06 Apr 2020

Getting started with the Google Coral EdgeTPU using C++

In the last post i compared the inference speed of two neural networks using C++ on the CPU of a desktop computer. I stated, that for many applications it is not possible to use accelerator devices such as GPUs. This changed in the last year with Google releasing an comparably cheap dedicated neural network accelerator: the Google Coral EdgeTPU module.

In the simplest form the accelerator can be plugged into any available USB port on the computer (USB-3 is prefered but not necessary) and the inference can be run on the device. For a better integration there are also modules available which fit into a normal M.2 socket, which is usually used for SSDs. This modules communicates with the host computer via PCI-Express.

The Coral USB-Accelerator

The integration of such an EdgeTPU is easy when considering the required hardware changes, especially when comparing it to other accelerators such as GPUs. But the integration into the software which should use the TPU is not as easy. The first constraint is that the model needs to be defined and trained using TensorFlow The models for the Coral need to be quantized, this means all floating point number need to be truncated to 8-bit fixed point numbers. Additionally the model needs to be converted to a TensorFlow Lite model, and then compiled for the EdgeTpu. When executing the model the TensorFlow Lite interpreter needs to be configured to use the Coral, this is especially complicated when using the C++ interface which is not documented very well.

To simplify the application of the Google Coral Edgetpu i have compiled this blogpost to get started with the EdgeTpu using C++. For this post i assume that the reader is familiar with TensorFlow and is able to train a normal model by him/herself.

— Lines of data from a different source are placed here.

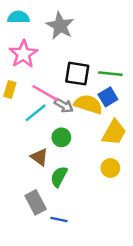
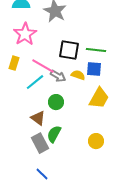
blue square: (108, 97) -> (94, 69), turned 35
yellow semicircle: (88, 104) -> (78, 75), size x0.6
yellow circle: (110, 168) -> (96, 141), moved
gray rectangle: (36, 202) -> (40, 143), moved
blue line: (59, 220) -> (42, 174), moved, turned 32

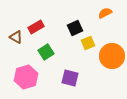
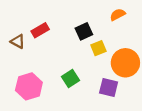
green square: (46, 52) -> (70, 79), moved
purple square: (70, 78) -> (109, 87), moved

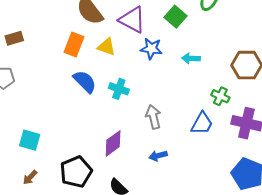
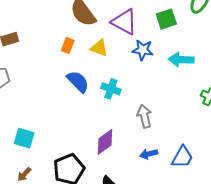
green square: (175, 17) -> (166, 19), turned 30
orange rectangle: (74, 44) -> (68, 46), size x0.7
cyan arrow: (191, 58) -> (181, 60), size x1.4
blue trapezoid: (202, 123) -> (182, 157), moved

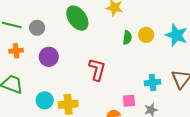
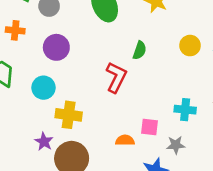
green semicircle: (127, 38) -> (140, 50), moved
cyan circle: (45, 100) -> (44, 88), moved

Installing all required components

To use the accelerator some software needs to be installed on the system, for most of the parts refer to the guide on the linked website as the guide changes quite regularly.

Necessary components are:

Installing the TensorFlow-Lite C++ Interface

Preparations

First clone the official TensorFlow-Repository of GitHub:

git clone git@github.com:tensorflow/tensorflow.git

if you do not have a GitHub account or no SSH-Keypair the URL needs to be https://github.com/tensorflow/tensorflow.git.

You may want to check out an older version of TensorFlow (1.15) which is guaranteed to work, newer versions (starting with TensorFlow 2) are not guaranteed to work, in the directory of the repository (cd tensorflow), checkout the tag v1.15.0:

git checkout v1.15.0

Next flatbuffers, a dependency of Tensorflow-Lite needs to be installed manually, for this clone the repository:

git clone git@github.com:google/flatbuffers.git

(or https://github.com/google/flatbuffers.git, like above).

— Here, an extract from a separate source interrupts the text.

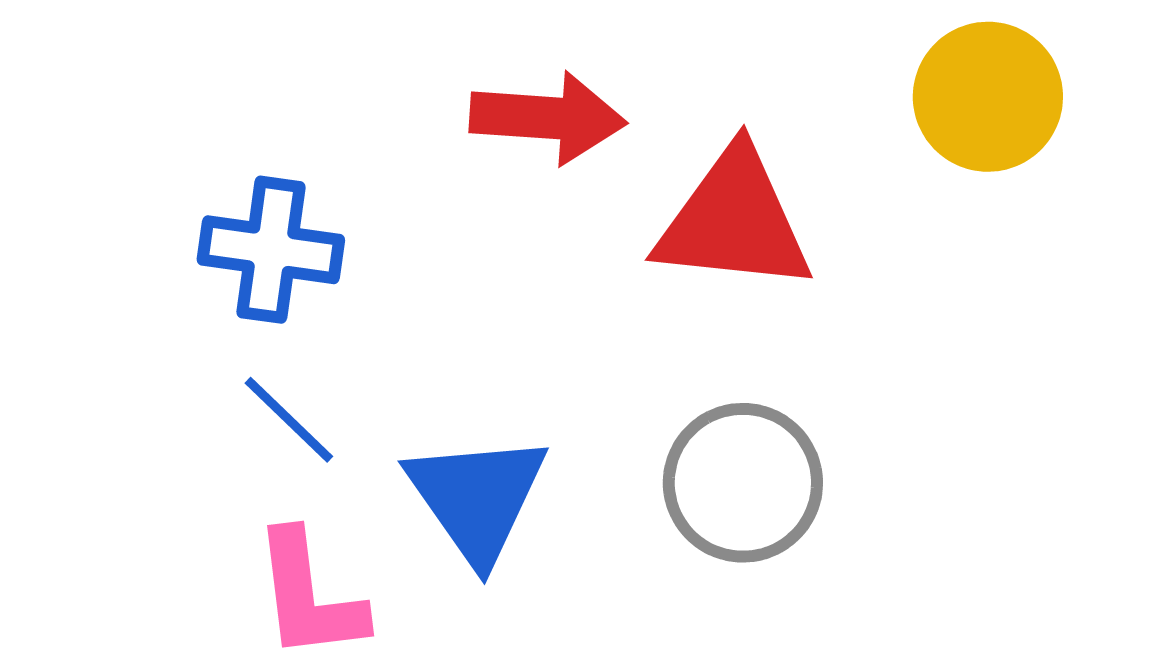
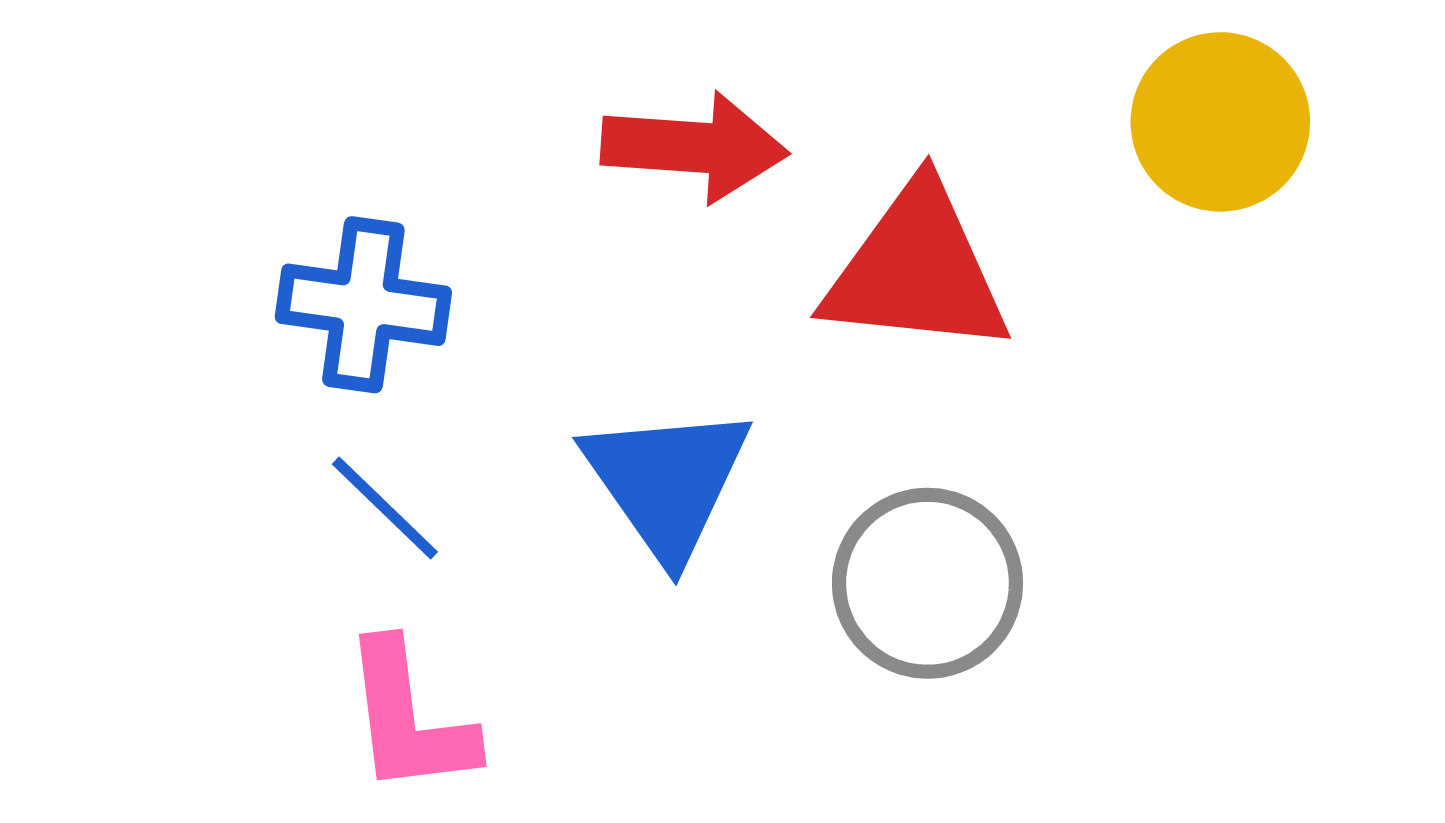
blue triangle: (477, 498) -> (667, 482), moved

Next build and install flatbuffers:

cd flatbuffers
mkdir build
cd build
cmake ..
make
sudo make install

Compiling TensorFlow-Lite

Change in the tensorflow/lite/tools/make directory (yes there is a tensorflow directory in the top level tensorflow repository directory). First install all build dependencies by running, the download_dependencies.sh script:

chmod +x download_dependencies.sh
./download_dependencies.sh

Next you can compile the library, for this there is a script as well:

chmod +x build_lib.sh
./build_lib.sh

This will generate the file (relative to the make directory) gen/linux_x86_64/lib/libtensorflow-lite.a which is the compiled library.

Installing/using TensorFlow-Lite

The easiest way to use the library is to install it systemwide, for this copy the library and the headers in the right directoy, in the root directory of the repository run:

sudo cp tensorflow/lite/tools/make/gen/linux_x86_64/lib/libtensorflow-lite.a /usr/local/lib/
sudo cp -r tensorflow /usr/local/include/

as you can see this has the disadvantage that a large part of the repository needs to be copied to /usr/local/include.

If you do not want to do this (or do not have superuser permissions on the system), it is also possible to use the library without installation, this can be done by specifying the correct include directory and the path to the library to your compiler (for example gcc):

gcc -I PATH_TO_TF/tensorflow -l PATH_TO_TF/tensorflow/lite/tools/make/gen/linux_x86_64/lib/libtensorflow-lite.a other flags

Converting the model

For this part i assume that you are familiar with (normal) TensorFlow and have already trained your model. I will use the following toy example for the guide:

import tensorflow as tf

a = tf.placeholder(tf.float32, shape=(-1, 1), name="input")
b = tf.add(a, 1, name='output')

with tf.Session() as sess:
    tf.global_variables_initializer().run()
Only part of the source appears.